Cardinal-Cryptography / aleph-node-issues

Issue tracker for aleph-node related problems.
2 stars 0 forks source link

High CPU/memory usage possibly causing dropped blocks #2

Closed Loo399 closed 1 year ago

Loo399 commented 1 year ago

Did you read the documentation and guides?

Is there an existing issue?

Description of the problem

Validator will suddenly stop requiring server/container reboot ?due to surges in CPU/RAM usage.

image

No obvious cause found in logs. (First crash - the first large spike in the CPU utilization graph) logs.txt You can see when the server was rebooted.

Second crash a few hours later. logs_2.txt

Information on your setup.

  1. Running on Mainnet
  2. version 0.10.0+mainnet-1023252c22e
  3. Validator node run using aleph-node-runner
  4. (run with aleph-node-runner)
  5. Ubuntu 22.04.1 LTS

Steps to reproduce

No response

Did you attach relevant logs?

Marcin-Radecki commented 1 year ago

Hi, we're currently investigating provided logs.

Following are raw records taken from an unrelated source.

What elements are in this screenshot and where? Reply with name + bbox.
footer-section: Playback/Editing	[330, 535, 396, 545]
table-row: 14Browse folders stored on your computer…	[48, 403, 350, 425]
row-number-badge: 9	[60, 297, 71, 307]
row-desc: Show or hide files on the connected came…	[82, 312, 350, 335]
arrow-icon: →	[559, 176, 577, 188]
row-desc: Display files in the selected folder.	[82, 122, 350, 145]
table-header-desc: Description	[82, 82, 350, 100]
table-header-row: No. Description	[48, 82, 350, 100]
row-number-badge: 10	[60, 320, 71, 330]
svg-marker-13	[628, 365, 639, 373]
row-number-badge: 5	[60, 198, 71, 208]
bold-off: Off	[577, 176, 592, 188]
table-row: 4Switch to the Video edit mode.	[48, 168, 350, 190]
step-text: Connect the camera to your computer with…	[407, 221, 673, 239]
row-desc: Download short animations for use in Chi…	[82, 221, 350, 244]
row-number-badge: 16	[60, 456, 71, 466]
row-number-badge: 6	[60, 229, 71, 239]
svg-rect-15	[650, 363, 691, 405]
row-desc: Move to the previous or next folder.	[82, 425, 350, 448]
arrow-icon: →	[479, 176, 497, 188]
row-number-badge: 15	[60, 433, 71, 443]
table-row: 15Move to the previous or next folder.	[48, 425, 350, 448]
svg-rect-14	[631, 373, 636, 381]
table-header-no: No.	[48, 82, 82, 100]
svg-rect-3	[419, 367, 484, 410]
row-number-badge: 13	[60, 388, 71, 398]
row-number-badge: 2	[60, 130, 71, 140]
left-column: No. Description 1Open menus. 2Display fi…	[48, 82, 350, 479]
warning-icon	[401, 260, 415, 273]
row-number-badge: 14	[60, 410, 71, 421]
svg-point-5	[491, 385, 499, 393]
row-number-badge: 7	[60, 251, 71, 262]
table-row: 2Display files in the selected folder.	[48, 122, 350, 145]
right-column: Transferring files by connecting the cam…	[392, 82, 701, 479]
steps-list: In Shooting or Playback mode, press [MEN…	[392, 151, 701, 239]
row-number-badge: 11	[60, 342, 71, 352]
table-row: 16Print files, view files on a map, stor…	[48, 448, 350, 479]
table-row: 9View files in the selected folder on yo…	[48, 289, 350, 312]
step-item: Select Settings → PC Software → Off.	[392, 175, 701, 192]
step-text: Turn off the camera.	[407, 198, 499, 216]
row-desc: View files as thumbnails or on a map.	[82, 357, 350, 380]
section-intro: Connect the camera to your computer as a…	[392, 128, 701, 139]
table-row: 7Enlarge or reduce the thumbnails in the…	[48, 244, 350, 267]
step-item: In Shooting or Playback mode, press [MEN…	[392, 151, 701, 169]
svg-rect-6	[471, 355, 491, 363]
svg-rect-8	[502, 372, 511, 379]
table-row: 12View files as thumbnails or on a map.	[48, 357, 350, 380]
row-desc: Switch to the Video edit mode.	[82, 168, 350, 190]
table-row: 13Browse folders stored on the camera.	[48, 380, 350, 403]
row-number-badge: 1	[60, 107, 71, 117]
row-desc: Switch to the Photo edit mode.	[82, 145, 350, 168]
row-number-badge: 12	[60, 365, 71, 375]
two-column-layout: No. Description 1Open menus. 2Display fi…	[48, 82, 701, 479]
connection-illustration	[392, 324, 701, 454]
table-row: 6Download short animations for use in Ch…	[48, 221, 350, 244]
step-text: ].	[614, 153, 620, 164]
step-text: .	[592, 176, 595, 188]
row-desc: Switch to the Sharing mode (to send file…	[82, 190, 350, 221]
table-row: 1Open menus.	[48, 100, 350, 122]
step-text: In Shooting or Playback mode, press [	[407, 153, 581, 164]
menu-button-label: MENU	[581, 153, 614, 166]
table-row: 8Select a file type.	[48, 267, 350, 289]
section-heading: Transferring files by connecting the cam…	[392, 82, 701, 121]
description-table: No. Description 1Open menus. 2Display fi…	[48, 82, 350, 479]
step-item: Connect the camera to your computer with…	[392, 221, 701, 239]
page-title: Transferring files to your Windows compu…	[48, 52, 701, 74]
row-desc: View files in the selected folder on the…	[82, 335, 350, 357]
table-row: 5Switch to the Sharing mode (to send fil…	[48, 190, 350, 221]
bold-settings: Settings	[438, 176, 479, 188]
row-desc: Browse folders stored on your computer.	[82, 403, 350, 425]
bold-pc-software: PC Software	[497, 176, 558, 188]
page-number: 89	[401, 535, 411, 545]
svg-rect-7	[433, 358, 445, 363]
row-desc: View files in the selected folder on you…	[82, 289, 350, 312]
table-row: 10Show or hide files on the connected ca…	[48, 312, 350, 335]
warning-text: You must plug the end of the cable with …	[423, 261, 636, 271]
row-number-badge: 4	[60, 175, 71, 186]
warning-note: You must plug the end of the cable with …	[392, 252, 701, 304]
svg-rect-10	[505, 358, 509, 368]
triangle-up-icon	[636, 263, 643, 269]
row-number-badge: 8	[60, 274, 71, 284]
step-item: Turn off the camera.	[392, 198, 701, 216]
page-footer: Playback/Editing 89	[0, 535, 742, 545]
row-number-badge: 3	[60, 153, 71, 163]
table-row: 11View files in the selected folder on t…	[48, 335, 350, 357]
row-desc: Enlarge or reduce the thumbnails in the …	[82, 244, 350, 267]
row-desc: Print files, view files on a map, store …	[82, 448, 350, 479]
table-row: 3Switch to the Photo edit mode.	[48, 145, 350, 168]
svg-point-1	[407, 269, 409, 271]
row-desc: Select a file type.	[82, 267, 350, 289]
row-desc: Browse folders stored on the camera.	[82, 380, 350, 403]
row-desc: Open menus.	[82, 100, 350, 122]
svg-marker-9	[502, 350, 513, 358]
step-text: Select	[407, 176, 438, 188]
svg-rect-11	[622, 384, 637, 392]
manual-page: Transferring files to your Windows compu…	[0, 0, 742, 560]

We'll get back to you as soon as we can.

In the meanwhile could you please provide the hardware specs of the machine you're running aleph-node on?

Loo399 commented 1 year ago

Thank you for your reply. Running c5.xlarge on AWS gp2 1024 GiB 4vCPUs, Ubuntu

Marcin-Radecki commented 1 year ago

Hi, the c5.xlarge is not sufficient anymore for aleph-node version 0.10.0+mainnet-1023252c22e. This version requires at least 8 GB to operate, e.g. c5.2xlarge.

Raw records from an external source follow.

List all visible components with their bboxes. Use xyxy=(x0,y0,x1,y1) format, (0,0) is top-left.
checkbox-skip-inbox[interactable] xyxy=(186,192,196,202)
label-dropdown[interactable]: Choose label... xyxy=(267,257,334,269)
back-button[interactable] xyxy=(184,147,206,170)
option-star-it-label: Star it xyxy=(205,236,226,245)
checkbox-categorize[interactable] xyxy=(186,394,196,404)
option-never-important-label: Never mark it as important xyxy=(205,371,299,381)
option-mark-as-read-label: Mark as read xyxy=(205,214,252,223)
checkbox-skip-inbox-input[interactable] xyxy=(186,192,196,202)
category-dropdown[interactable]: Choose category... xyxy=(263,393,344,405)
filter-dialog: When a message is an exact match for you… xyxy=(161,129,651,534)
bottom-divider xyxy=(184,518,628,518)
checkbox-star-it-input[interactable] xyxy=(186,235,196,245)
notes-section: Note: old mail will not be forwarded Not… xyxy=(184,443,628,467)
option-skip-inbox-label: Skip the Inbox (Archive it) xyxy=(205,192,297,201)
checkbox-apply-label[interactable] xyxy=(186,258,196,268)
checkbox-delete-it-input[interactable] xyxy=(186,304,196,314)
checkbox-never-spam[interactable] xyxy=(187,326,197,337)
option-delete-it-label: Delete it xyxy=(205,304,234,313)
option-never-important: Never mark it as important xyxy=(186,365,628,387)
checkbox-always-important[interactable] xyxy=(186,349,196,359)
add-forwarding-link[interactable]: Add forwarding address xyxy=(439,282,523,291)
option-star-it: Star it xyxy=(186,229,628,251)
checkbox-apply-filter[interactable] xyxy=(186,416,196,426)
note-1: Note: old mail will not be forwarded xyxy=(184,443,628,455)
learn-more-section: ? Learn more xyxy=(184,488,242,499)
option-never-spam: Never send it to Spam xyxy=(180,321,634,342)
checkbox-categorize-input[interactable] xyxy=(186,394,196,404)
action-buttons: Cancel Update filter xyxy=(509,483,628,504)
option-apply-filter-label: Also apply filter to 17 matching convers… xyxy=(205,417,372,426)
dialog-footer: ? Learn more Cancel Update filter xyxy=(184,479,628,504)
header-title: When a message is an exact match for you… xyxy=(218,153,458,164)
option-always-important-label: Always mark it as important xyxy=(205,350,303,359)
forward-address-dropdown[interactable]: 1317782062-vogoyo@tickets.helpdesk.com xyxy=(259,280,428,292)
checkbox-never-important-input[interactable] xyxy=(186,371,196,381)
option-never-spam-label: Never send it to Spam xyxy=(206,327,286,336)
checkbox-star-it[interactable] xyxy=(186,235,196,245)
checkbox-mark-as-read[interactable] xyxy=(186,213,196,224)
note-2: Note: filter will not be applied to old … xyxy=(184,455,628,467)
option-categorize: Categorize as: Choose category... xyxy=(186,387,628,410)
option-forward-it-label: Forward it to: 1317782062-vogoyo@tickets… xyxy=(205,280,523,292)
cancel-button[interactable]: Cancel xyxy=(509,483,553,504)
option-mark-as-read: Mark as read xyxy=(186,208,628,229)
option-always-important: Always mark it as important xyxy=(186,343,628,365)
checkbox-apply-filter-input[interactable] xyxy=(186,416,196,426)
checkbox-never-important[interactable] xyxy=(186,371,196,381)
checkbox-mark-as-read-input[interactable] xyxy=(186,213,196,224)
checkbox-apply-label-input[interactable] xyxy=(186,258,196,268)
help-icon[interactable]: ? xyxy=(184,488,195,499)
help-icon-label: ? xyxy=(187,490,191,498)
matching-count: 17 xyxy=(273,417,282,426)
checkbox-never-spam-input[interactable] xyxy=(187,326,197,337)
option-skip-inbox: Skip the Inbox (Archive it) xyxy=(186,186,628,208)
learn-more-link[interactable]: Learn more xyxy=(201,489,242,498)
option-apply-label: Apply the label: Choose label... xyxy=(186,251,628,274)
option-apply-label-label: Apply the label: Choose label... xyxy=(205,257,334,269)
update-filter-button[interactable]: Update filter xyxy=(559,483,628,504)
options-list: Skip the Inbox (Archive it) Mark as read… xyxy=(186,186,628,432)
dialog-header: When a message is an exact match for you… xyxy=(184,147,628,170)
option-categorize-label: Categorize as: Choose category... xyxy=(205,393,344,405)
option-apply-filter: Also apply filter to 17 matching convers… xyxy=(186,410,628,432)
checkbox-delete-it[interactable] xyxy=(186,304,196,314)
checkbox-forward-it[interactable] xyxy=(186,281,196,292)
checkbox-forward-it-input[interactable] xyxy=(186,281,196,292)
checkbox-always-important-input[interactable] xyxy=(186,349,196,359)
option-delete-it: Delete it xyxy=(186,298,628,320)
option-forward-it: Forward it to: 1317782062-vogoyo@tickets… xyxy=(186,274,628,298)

We'll update our hardware requirements to match that. Thanks for reporting and let us know whether this solved the issue.

Loo399 commented 1 year ago

I double checked and c5.xlarge does have 8 GiB of memory. c5.2xlarge starts at 16 GiB. So far haven't had any further issues especially since adding this substrate block watcher script.

Marcin-Radecki commented 1 year ago

Sorry, I mean we need 16 GB now, you're right c5.xlarge has 8 GB. If you run again with the problem of spikes in RAM we suggest upgrading to c5.2xlarge or c6i.2xlarge.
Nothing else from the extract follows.